**What you need to do:** The required result is a line count: how many lines in this data hold the word "vientos". Give only that.

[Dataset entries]
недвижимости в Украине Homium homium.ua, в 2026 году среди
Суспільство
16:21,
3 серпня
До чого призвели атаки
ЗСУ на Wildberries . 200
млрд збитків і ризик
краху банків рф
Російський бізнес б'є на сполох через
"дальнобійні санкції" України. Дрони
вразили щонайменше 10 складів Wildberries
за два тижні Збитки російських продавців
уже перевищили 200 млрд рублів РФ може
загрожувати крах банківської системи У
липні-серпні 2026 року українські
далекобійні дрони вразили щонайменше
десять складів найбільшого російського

---

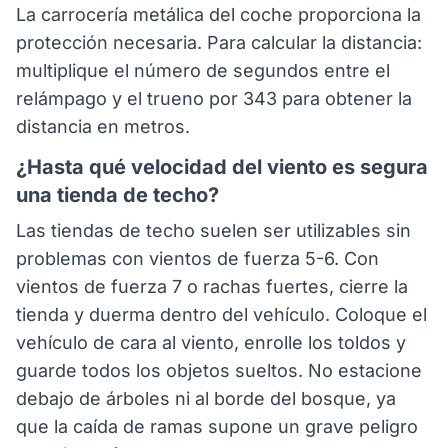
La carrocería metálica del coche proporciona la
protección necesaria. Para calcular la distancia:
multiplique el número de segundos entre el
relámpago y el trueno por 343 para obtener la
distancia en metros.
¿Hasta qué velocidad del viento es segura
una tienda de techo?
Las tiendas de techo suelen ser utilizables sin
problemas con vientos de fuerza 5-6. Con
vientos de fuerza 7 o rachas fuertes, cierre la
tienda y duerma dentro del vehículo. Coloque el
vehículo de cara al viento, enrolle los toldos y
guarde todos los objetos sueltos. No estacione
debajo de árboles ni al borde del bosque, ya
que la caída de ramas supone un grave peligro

---

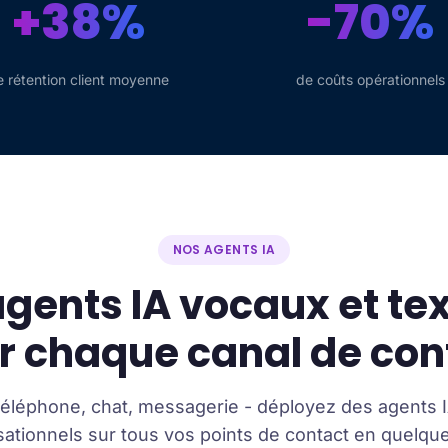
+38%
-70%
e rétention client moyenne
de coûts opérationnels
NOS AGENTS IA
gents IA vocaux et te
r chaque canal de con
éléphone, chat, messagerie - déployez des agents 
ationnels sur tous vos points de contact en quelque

**Response to this exercise:** 2